Monitorare l’infrastruttura IT in autonomia e con strumenti eleganti e funzionali è una necessità crescente per chi gestisce server, container o infrastrutture distribuite. In questo panorama, Checkmate emerge come una soluzione open source che coniuga semplicità di installazione, leggerezza e interfaccia moderna, perfettamente in linea con l’ecosistema Linux.

Basato su un’architettura che unisce un frontend sviluppato con React e MUI, e un backend Node.js supportato da MongoDB e Redis, Checkmate è progettato per offrire monitoraggio in tempo reale senza appesantire i sistemi. La sua leggerezza è testata: un’istanza che controlla oltre trecento server utilizza meno di 400 MB di memoria per MongoDB, e circa 15 MB per Redis. Un’altra caratteristica interessante è l’agente Capture dedicato al monitoraggio dell’hardware. Disponibile come container Docker o binario precompilato, questo agente leggero, pensato per Linux, espone metriche di CPU, memoria, disco e temperatura tramite API REST. L’interazione tra Checkmate e Capture consente di ottenere una panoramica completa sulle performance e sulla salute dei server.

Dal punto di vista funzionale, Checkmate offre la possibilità di controllare uptime e tempi di risposta delle applicazioni web, monitorare certificati SSL, porte e container Docker, analizzare performance web come page speed, nonché generare incidenti e pagine di stato informative.
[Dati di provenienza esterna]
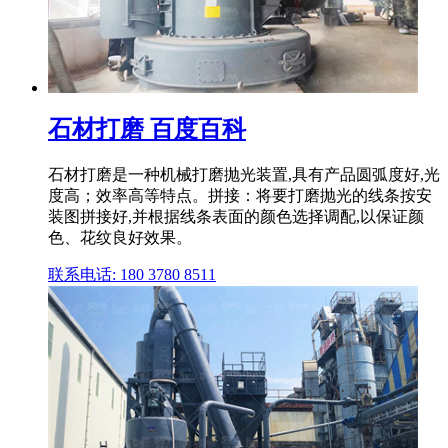
石材打磨 百度百科
石材打磨是一种机械打磨抛光装置,具有产品圆弧度好,光
度高；效率高等特点。拼接：将要打磨抛光的线条按安
装图拼接好,并根据线条表面的颜色选择调配,以保证颜
色、花纹良好效果。
联系电话: 180 3780 8511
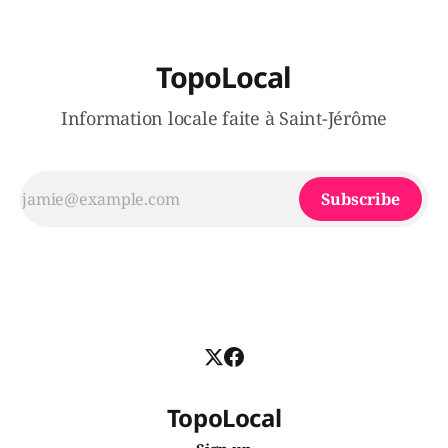
TopoLocal
Information locale faite à Saint-Jérôme
Subscribe
TopoLocal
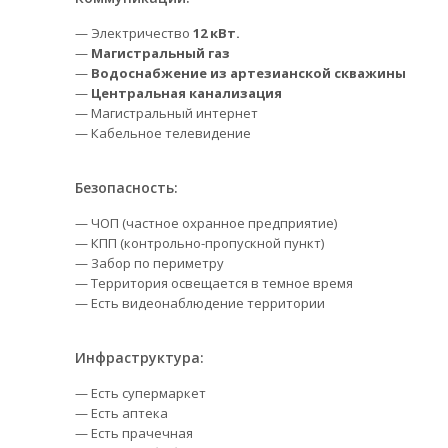
— Электричество
12 кВт.
—
Магистральный газ
—
Водоснабжение из артезианской скважины
—
Центральная канализация
— Магистральный интернет
— Кабельное телевидение
Безопасность:
— ЧОП (частное охранное предприятие)
— КПП (контрольно-пропускной пункт)
— Забор по периметру
— Территория освещается в темное время
— Есть видеонаблюдение территории
Инфраструктура:
— Есть супермаркет
— Есть аптека
— Есть прачечная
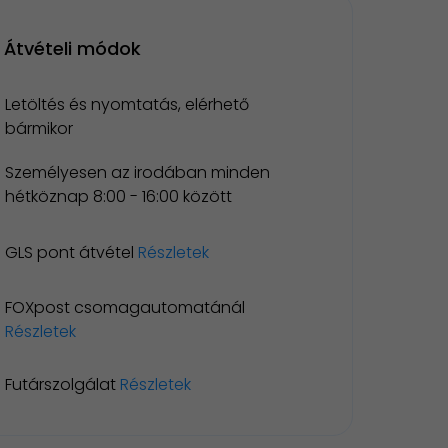
Átvételi módok
Letöltés és nyomtatás, elérhető
bármikor
Személyesen az irodában minden
hétköznap 8:00 - 16:00 között
GLS pont átvétel
Részletek
FOXpost csomagautomatánál
Részletek
Futárszolgálat
Részletek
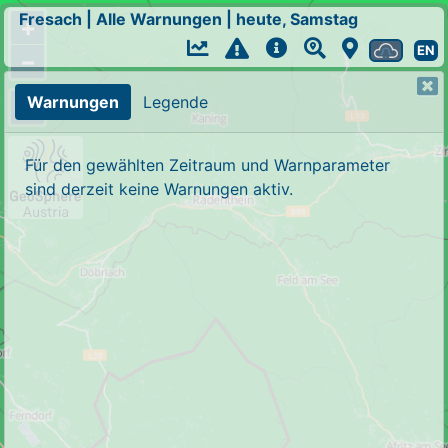
Fresach
|
Alle Warnungen
|
heute, Samstag
+
EN
−
Warnungen
Legende
Für den gewählten Zeitraum und Warnparameter
sind derzeit keine Warnungen aktiv.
Tutto questo con notifiche via e‑mail o integrazioni con strumenti di messaggistica (Discord, Telegram, Slack, PagerDuty). Se qualcosa non funziona, è immediato gestire finestre di manutenzione per evitare falsi allarmi.

Chi è appassionato di migliorare ulteriormente l’esperienza di uso può partecipare anche al programma grant di Bluewave Labs, che finanzia proposte per funzionalità come CLI, scanner di sicurezza, plugin system, dashboard responsive, esplorando nuovi scenari di monitoraggio e scalabilità. In ambito Linux, Checkmate si distingue per essere una piattaforma moderna, visivamente curata, che valorizza la filosofia del self‑hosting. L’agente Capture, disponibile nativamente per Linux, rende la piattaforma perfettamente allineata con l’obiettivo di offrire metriche dettagliate senza dipendere da soluzioni esterne o proprietarie.

L’installazione su Linux è facilitata grazie a Docker Compose basta digitare:

wget https://raw.githubusercontent.com/bluewave-labs/Checkmate/develop/docker/dist-mono/docker-compose.yaml
sudo docker compose up

al termine dell’installazione basta collegarci all’url http://localhost:52345 e registrarci alla piattarforma. In scenari più complessi si può separare frontend e backend, oppure optare per deployment su macchine ARM come Raspberry Pi. La modularità dell’installazione è un punto di forza che si integra bene con la cultura Linux.